Percutaneous Endoscopic Gastrostomy Complications
Enteral nutrition (EN) is defined as the administration of nutrients through the digestive tract. There are many options for digestive tract EN: oral, nasoenteric tubes, and enterostomies. For short-term (< 6 weeks) EN, nasogastric or nasoenteric tubes are the best choice.

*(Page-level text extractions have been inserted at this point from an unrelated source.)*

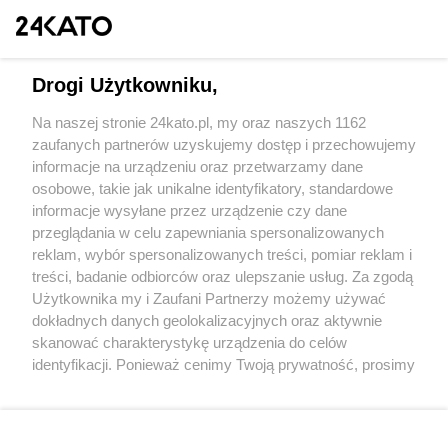
Drogi Użytkowniku,
Na naszej stronie 24kato.pl, my oraz naszych 1162
Wydawca mediów
lokalnych
zaufanych partnerów uzyskujemy dostęp i przechowujemy
informacje na urządzeniu oraz przetwarzamy dane
osobowe, takie jak unikalne identyfikatory, standardowe
informacje wysyłane przez urządzenie czy dane
przeglądania w celu zapewniania spersonalizowanych
reklam, wybór spersonalizowanych treści, pomiar reklam i
Nie zapomnij
treści, badanie odbiorców oraz ulepszanie usług. Za zgodą
zapoznać się z:
polityką prywatności
regulamin korzystania z portali
Użytkownika my i Zaufani Partnerzy możemy używać
Twoje
miasto
Skontakuj się
z nami
dokładnych danych geolokalizacyjnych oraz aktywnie
Piekary Śląskie
Kontakt
skanować charakterystykę urządzenia do celów
Chorzów
Wydawca
identyfikacji. Ponieważ cenimy Twoją prywatność, prosimy
Tarnowskie Góry
Redakcja
Ruda Śląska
Newsletter
o zgodę na korzystanie z tych technologii poprzez
Świętochłowice
Reklama
kliknięcie „Akceptuję”. Zgoda jest dobrowolna i zawsze
Tychy
możesz ją zmienić/wycofać klikając przycisk ustawień
Bytom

However, in long-term (> 6 weeks) EN, enterostomies are indicated, involving percutaneous endoscopic gastrostomy (PEG) or jejunostomy, fluoroscopic, image-guided gastrostomy, and surgical or laparoscopic gastrostomy.

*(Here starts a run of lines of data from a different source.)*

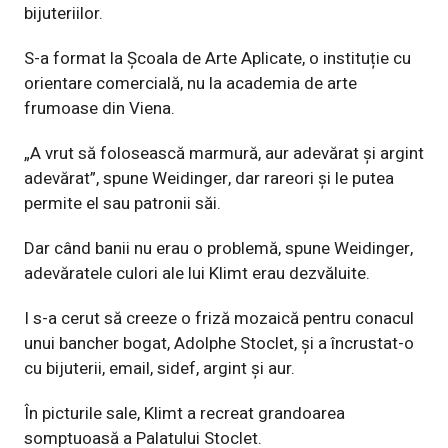
bijuteriilor.
S-a format la Școala de Arte Aplicate, o instituție cu
orientare comercială, nu la academia de arte
frumoase din Viena.
„A vrut să folosească marmură, aur adevărat și argint
adevărat”, spune Weidinger, dar rareori și le putea
permite el sau patronii săi.
Dar când banii nu erau o problemă, spune Weidinger,
adevăratele culori ale lui Klimt erau dezvăluite.
I s-a cerut să creeze o friză mozaică pentru conacul
unui bancher bogat, Adolphe Stoclet, și a încrustat-o ​​
cu bijuterii, email, sidef, argint și aur.
În picturile sale, Klimt a recreat grandoarea
somptuoasă a Palatului Stoclet.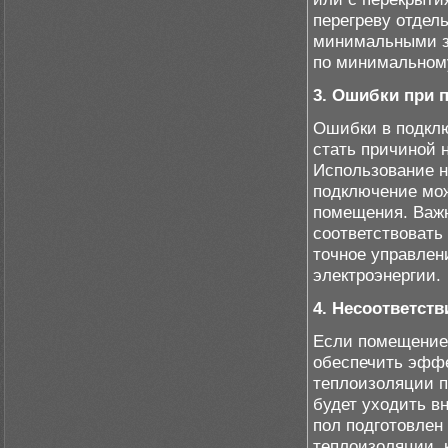
перегреву отдел
минимальными з
по минимальном
3. Ошибки при 
Ошибки в подклю
стать причиной 
Использование н
подключение мож
помещения. Важн
соответствовать
точное управлен
электроэнергии.
4. Несоответст
Если помещение 
обеспечить эффе
теплоизоляции п
будет уходить в
пол подготовлен
теплоизоляции,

The modality of choice for long-term enteral nutrition access is PEG, which was first described in 1980 by Gauderer and by Ponsky.1,2 Although a PEG is generally safe and requires minimally invasive surgery ( Fig. 17.1 ), it is associated with many potential complications related to both its insertion and the prolonged stay of a foreign body in the abdominal wall.

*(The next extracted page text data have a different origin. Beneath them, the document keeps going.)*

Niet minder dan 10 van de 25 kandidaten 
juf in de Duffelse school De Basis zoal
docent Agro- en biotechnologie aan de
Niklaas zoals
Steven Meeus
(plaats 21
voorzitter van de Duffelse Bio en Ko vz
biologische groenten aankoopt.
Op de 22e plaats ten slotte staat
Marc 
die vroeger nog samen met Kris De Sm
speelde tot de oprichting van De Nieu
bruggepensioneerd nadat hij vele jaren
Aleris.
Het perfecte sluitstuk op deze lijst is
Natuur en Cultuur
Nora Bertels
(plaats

There are some absolute contraindications to PEG placement, which include pharyngeal or esophageal obstructions, coagulopathy, sepsis, and any other general contraindications to endoscopy. Obese patients, pregnancy, previous abdominal surgery, ascites, hepatosplenomegaly, and portal hypertension are relative contraindications.3
Perforation during upper endoscopy procedures, as an inadvertent puncture of the pharynx, esophagus, stomach, small bowel, colon, liver, or spleen, has an incidence rate of 0.008 to 0.04%.4,5 Anatomic anomalies such as the finding of a transverse colon over the anterior gastric wall and those produced by radiotherapy, or previous surgery, contribute to the perforation in up to 50% of patients.3 Patients typically present with tachycardia, fever, odynodysphagia, respiratory distress, or sepsis. Early (> 24 h) recognition is vital and its diagnosis is based on radiographic study. If diagnosed, broad-spectrum antibiotics, tube thoracostomy and a wide surgical procedure must be performed. In selected hemodynamically stable patients with small perforations, nonoperative management may be appropriate.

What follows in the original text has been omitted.